## Supplied material:
^^^^^^^^
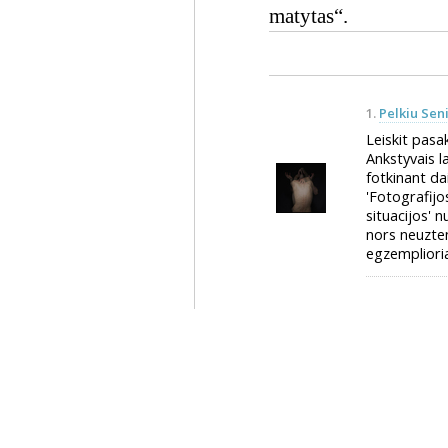
matytas“.
1.
Pelkiu Sen
Leiskit pasak
Ankstyvais l
fotkinant da
'Fotografijo
situacijos' n
nors neuzte
egzempliori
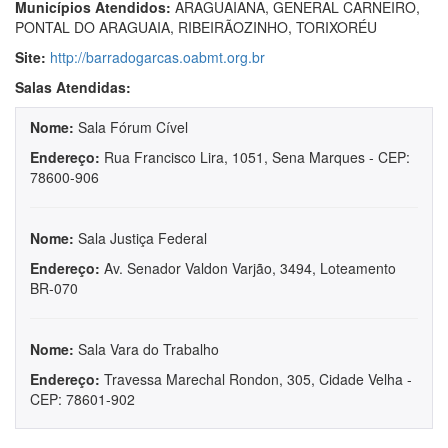
Municípios Atendidos:
ARAGUAIANA, GENERAL CARNEIRO,
PONTAL DO ARAGUAIA, RIBEIRÃOZINHO, TORIXORÉU
Site:
http://barradogarcas.oabmt.org.br
Salas Atendidas:
Nome:
Sala Fórum Cível
Endereço:
Rua Francisco Lira, 1051, Sena Marques - CEP:
78600-906
Nome:
Sala Justiça Federal
Endereço:
Av. Senador Valdon Varjão, 3494, Loteamento
BR-070
Nome:
Sala Vara do Trabalho
Endereço:
Travessa Marechal Rondon, 305, Cidade Velha -
CEP: 78601-902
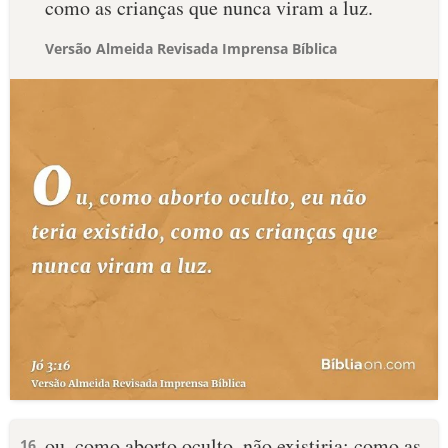
como as crianças que nunca viram a luz.
Versão Almeida Revisada Imprensa Bíblica
ou, como aborto oculto, não existiria; como as
16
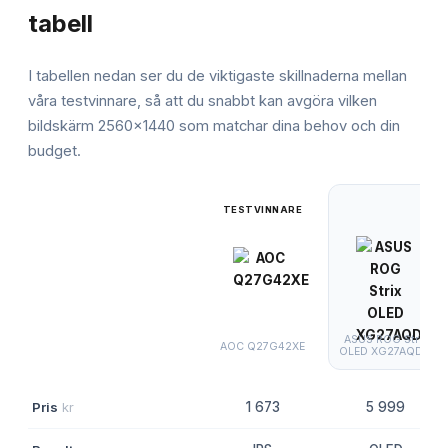
tabell
I tabellen nedan ser du de viktigaste skillnaderna mellan
våra testvinnare, så att du snabbt kan avgöra vilken
bildskärm 2560x1440
som matchar dina behov och din
budget.
TESTVINNARE
ASUS ROG Strix
AOC Q27G42XE
OLED XG27AQDM
Pris
kr
1 673
5 999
^^^^^^^^
## Task item:
Restate the data above word for word, so that the only difference is the missing pictures.

## Solution to this exercise:
matytas“.
1.
Pelkiu Sen
Leiskit pasak
Ankstyvais l
fotkinant da
'Fotografijo
situacijos' n
nors neuzte
egzempliori
Municípios Atendidos:
ARAGUAIANA, GENERAL CARNEIRO,
PONTAL DO ARAGUAIA, RIBEIRÃOZINHO, TORIXORÉU
Site:
http://barradogarcas.oabmt.org.br
Salas Atendidas:
Nome:
Sala Fórum Cível
Endereço:
Rua Francisco Lira, 1051, Sena Marques - CEP:
78600-906
Nome:
Sala Justiça Federal
Endereço:
Av. Senador Valdon Varjão, 3494, Loteamento
BR-070
Nome:
Sala Vara do Trabalho
Endereço:
Travessa Marechal Rondon, 305, Cidade Velha -
CEP: 78601-902
como as crianças que nunca viram a luz.
Versão Almeida Revisada Imprensa Bíblica
ou, como aborto oculto, não existiria; como as
16
tabell
I tabellen nedan ser du de viktigaste skillnaderna mellan
våra testvinnare, så att du snabbt kan avgöra vilken
bildskärm 2560x1440
som matchar dina behov och din
budget.
TESTVINNARE
ASUS ROG Strix
AOC Q27G42XE
OLED XG27AQDM
Pris
kr
1 673
5 999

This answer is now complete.